1. On a dark night, kindled in love with yearnings—oh, happy chance!— I went forth without being observed, My house being now at rest.
2. In darkness and secure, By the secret ladder, disguised— oh, happy chance!— In darkness and in concealment, My house being now at rest.
3. In the happy night, In secret, when none saw me, Nor I beheld aught, Without light or guide, save that which burned in my heart.
4. This light guided me More surely than the light of noonday To the place where he (well I knew who!) was awaiting me— A place where none appeared.
5. Oh, night that guided me, Oh, night more lovely than the dawn, Oh, night that joined Beloved with lover, Lover transformed in the Beloved!
6. Upon my flowery breast, Kept wholly for himself alone, There he stayed sleeping, and I caressed him, And the fanning of the cedars made a breeze.
7. The breeze blew from the turret As I parted his locks; With his gentle hand he wounded my neck And caused all my senses to be suspended.
8. I remained, lost in oblivion; My face I reclined on the Beloved. All ceased and I abandoned myself, Leaving my cares forgotten among the lilies." (Dark Night)
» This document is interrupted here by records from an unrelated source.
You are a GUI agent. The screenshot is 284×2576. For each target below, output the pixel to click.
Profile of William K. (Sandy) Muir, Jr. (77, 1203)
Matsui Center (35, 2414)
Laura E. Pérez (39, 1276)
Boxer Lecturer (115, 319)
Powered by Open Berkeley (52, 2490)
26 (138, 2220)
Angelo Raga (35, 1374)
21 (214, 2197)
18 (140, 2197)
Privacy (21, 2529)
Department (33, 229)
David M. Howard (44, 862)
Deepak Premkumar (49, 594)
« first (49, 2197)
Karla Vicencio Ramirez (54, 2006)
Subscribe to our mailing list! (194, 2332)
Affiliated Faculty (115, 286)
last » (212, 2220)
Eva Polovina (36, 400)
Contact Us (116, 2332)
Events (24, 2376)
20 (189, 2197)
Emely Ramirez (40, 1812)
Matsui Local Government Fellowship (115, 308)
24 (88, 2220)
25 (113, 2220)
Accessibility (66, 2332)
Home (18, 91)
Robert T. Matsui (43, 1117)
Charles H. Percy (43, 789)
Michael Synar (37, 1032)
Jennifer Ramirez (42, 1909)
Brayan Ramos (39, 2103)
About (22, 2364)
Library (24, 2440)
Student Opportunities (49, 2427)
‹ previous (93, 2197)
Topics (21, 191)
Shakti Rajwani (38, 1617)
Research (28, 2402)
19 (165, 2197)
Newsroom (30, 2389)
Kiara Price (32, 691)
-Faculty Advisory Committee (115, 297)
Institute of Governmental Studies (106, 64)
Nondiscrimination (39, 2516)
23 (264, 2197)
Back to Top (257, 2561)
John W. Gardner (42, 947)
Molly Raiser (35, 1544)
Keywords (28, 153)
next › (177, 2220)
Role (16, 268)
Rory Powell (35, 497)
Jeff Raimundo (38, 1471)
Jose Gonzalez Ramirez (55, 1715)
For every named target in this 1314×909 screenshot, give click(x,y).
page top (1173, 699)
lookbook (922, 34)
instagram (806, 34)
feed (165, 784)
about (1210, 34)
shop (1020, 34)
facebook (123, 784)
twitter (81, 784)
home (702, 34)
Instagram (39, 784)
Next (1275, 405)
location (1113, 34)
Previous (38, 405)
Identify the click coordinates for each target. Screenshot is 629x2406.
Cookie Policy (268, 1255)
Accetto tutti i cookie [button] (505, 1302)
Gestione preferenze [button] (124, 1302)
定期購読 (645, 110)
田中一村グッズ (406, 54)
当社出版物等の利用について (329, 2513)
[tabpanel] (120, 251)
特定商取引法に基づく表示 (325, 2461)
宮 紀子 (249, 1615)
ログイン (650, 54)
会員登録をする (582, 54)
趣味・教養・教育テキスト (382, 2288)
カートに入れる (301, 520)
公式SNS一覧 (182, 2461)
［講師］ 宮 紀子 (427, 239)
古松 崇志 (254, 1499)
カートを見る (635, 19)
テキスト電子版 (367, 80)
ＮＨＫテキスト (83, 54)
Your Excellency, may I ask if you have read The Ascent of Mount Carmel? Dark Night is, after all, its sequel. I have often maintained that Dark Night should not be read by those who have not first read The Ascent, although I admit that I might be wrong to do so.
Great observation, I'll put The Ascent on my reading list, but if you get my drift, in terms of accessibility or universality, your advice begs the question, if you will, which troubles me about St. John and St. Teresa. As St. Francis de Sales counsels, there are indeed different approaches to the life of faith and which are suited to particular callings in life.